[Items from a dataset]
>>
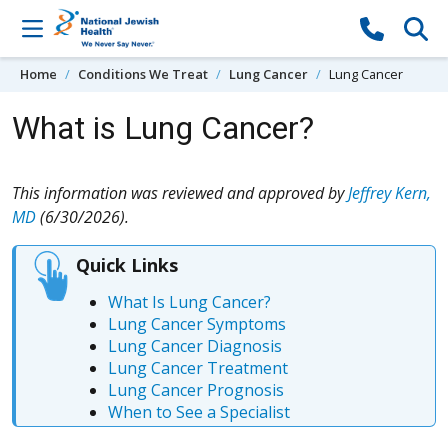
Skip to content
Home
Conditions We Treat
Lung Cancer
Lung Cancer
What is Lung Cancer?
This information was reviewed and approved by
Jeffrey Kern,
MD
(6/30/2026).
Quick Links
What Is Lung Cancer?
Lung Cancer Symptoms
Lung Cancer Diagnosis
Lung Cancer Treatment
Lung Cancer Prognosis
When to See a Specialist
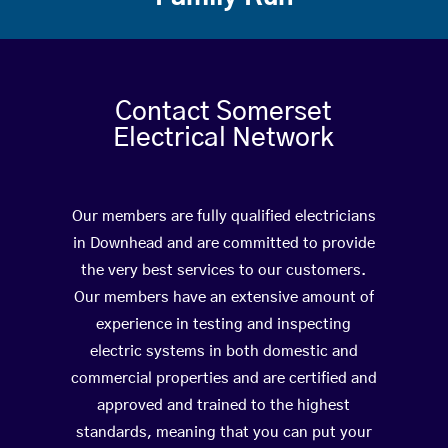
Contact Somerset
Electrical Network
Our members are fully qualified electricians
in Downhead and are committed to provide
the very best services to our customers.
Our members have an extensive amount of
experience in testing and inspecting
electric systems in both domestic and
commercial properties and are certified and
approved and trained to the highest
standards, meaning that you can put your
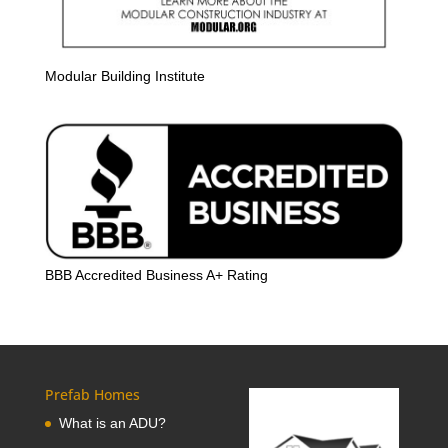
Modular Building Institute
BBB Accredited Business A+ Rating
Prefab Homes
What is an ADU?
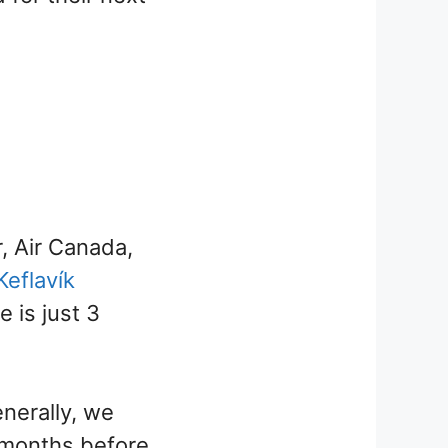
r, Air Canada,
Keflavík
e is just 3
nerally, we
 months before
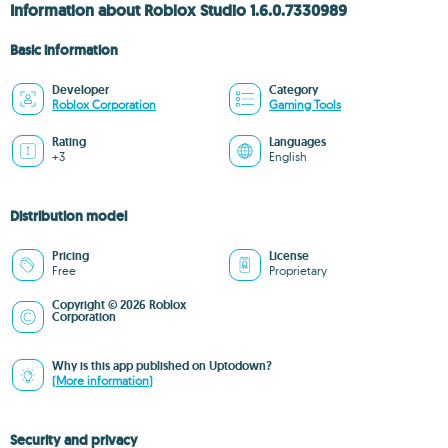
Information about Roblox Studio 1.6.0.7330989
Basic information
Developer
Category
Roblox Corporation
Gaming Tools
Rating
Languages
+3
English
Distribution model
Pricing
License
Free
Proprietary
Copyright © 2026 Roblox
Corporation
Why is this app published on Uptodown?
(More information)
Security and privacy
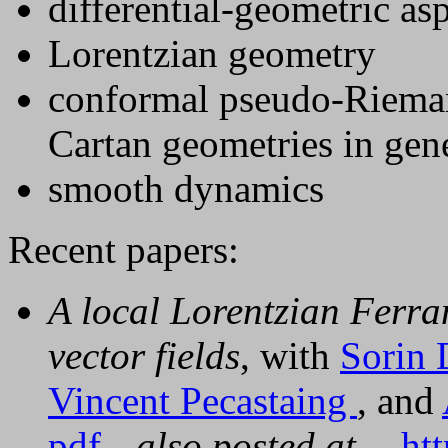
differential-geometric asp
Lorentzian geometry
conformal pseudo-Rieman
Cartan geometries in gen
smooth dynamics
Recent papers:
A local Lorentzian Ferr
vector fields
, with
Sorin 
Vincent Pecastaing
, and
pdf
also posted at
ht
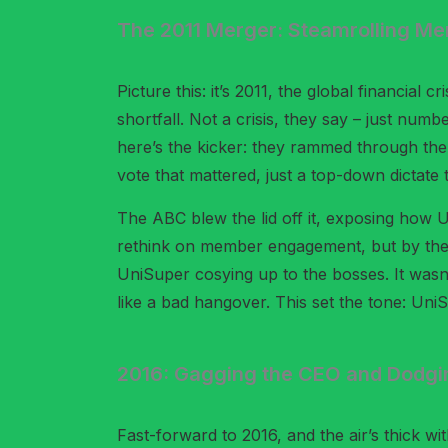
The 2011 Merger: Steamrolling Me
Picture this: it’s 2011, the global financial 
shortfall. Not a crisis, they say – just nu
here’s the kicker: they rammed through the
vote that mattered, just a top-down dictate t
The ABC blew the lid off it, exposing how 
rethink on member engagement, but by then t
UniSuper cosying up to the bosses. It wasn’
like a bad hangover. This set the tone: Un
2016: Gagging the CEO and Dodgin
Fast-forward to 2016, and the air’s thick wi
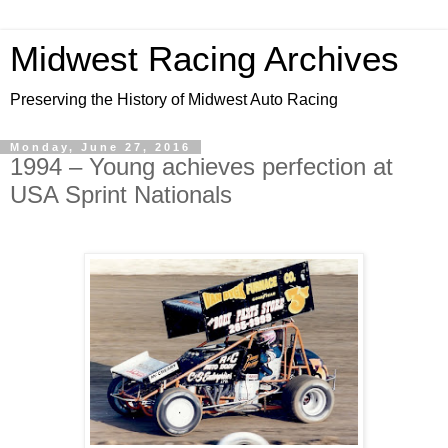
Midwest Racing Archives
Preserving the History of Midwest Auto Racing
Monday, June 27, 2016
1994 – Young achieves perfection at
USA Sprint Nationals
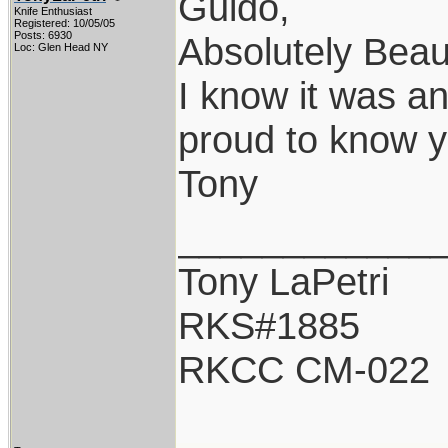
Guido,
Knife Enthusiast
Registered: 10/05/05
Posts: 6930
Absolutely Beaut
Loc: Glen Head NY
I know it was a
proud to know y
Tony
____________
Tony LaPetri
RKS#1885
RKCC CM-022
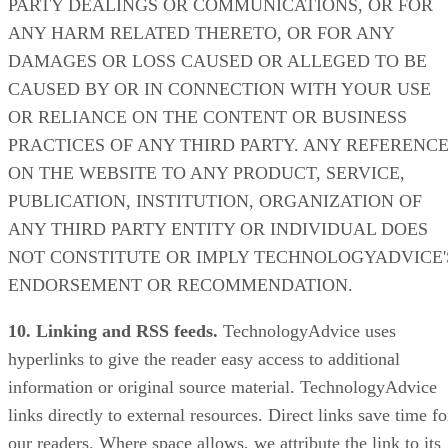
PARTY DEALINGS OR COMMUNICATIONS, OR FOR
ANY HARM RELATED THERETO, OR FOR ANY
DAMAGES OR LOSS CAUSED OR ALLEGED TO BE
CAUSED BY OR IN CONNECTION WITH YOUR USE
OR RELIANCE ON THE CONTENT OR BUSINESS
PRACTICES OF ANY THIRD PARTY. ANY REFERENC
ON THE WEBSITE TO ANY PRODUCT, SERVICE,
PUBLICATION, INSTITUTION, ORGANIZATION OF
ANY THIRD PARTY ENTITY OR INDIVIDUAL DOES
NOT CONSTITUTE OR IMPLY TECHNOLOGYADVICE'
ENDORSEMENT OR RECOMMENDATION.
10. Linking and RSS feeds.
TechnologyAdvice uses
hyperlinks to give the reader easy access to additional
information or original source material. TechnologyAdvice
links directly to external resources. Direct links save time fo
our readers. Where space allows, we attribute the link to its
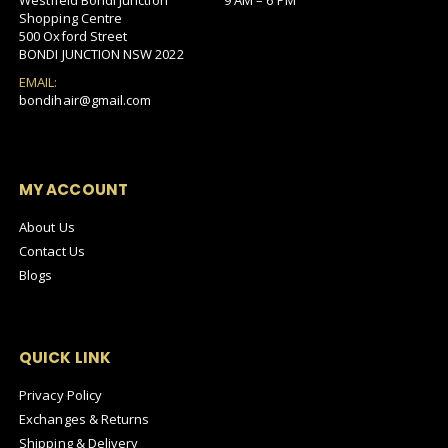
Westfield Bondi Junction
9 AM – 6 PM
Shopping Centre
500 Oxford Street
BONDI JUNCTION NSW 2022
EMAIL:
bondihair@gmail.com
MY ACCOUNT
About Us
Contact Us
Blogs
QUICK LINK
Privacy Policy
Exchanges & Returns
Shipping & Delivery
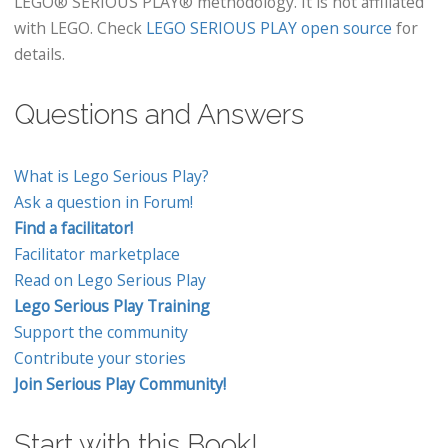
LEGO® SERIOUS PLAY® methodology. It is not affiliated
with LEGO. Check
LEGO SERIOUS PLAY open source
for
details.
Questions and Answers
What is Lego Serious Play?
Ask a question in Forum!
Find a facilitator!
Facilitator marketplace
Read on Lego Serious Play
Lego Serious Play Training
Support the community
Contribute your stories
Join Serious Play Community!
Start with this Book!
<<
• _What to work on_:
Your copy should match every record exactly and contain no pictures.

• _Exercise output_:
Skip to content
Home
Conditions We Treat
Lung Cancer
Lung Cancer
What is Lung Cancer?
This information was reviewed and approved by
Jeffrey Kern,
MD
(6/30/2026).
Quick Links
What Is Lung Cancer?
Lung Cancer Symptoms
Lung Cancer Diagnosis
Lung Cancer Treatment
Lung Cancer Prognosis
When to See a Specialist
Contact Somerset
Electrical Network
Our members are fully qualified electricians
in Downhead and are committed to provide
the very best services to our customers.
Our members have an extensive amount of
experience in testing and inspecting
electric systems in both domestic and
commercial properties and are certified and
approved and trained to the highest
standards, meaning that you can put your
Modular Building Institute
BBB Accredited Business A+ Rating
Prefab Homes
What is an ADU?
r, Air Canada,
Keflavík
e is just 3
nerally, we
 months before
Information about Roblox Studio 1.6.0.7330989
Basic information
Developer
Category
Roblox Corporation
Gaming Tools
Rating
Languages
+3
English
Distribution model
Pricing
License
Free
Proprietary
Copyright © 2026 Roblox
Corporation
Why is this app published on Uptodown?
(More information)
Security and privacy
differential-geometric asp
Lorentzian geometry
conformal pseudo-Rieman
Cartan geometries in gen
smooth dynamics
Recent papers:
A local Lorentzian Ferr
vector fields
, with
Sorin 
Vincent Pecastaing
, and
pdf
also posted at
ht
The 2011 Merger: Steamrolling Me
Picture this: it’s 2011, the global financial 
shortfall. Not a crisis, they say – just nu
here’s the kicker: they rammed through the
vote that mattered, just a top-down dictate t
The ABC blew the lid off it, exposing how 
rethink on member engagement, but by then t
UniSuper cosying up to the bosses. It wasn’
like a bad hangover. This set the tone: Un
2016: Gagging the CEO and Dodgin
Fast-forward to 2016, and the air’s thick wi
Midwest Racing Archives
Preserving the History of Midwest Auto Racing
Monday, June 27, 2016
1994 – Young achieves perfection at
USA Sprint Nationals
Guido,
Knife Enthusiast
Registered: 10/05/05
Posts: 6930
Absolutely Beaut
Loc: Glen Head NY
I know it was a
proud to know y
Tony
____________
Tony LaPetri
RKS#1885
RKCC CM-022
PARTY DEALINGS OR COMMUNICATIONS, OR FOR
ANY HARM RELATED THERETO, OR FOR ANY
DAMAGES OR LOSS CAUSED OR ALLEGED TO BE
CAUSED BY OR IN CONNECTION WITH YOUR USE
OR RELIANCE ON THE CONTENT OR BUSINESS
PRACTICES OF ANY THIRD PARTY. ANY REFERENC
ON THE WEBSITE TO ANY PRODUCT, SERVICE,
PUBLICATION, INSTITUTION, ORGANIZATION OF
ANY THIRD PARTY ENTITY OR INDIVIDUAL DOES
NOT CONSTITUTE OR IMPLY TECHNOLOGYADVICE'
ENDORSEMENT OR RECOMMENDATION.
10. Linking and RSS feeds.
TechnologyAdvice uses
hyperlinks to give the reader easy access to additional
information or original source material. TechnologyAdvice
links directly to external resources. Direct links save time fo
our readers. Where space allows, we attribute the link to its
Westfield Bondi Junction
9 AM – 6 PM
Shopping Centre
500 Oxford Street
BONDI JUNCTION NSW 2022
EMAIL:
bondihair@gmail.com
MY ACCOUNT
About Us
Contact Us
Blogs
QUICK LINK
Privacy Policy
Exchanges & Returns
Shipping & Delivery
LEGO® SERIOUS PLAY® methodology. It is not affiliated
with LEGO. Check
LEGO SERIOUS PLAY open source
for
details.
Questions and Answers
What is Lego Serious Play?
Ask a question in Forum!
Find a facilitator!
Facilitator marketplace
Read on Lego Serious Play
Lego Serious Play Training
Support the community
Contribute your stories
Join Serious Play Community!
Start with this Book!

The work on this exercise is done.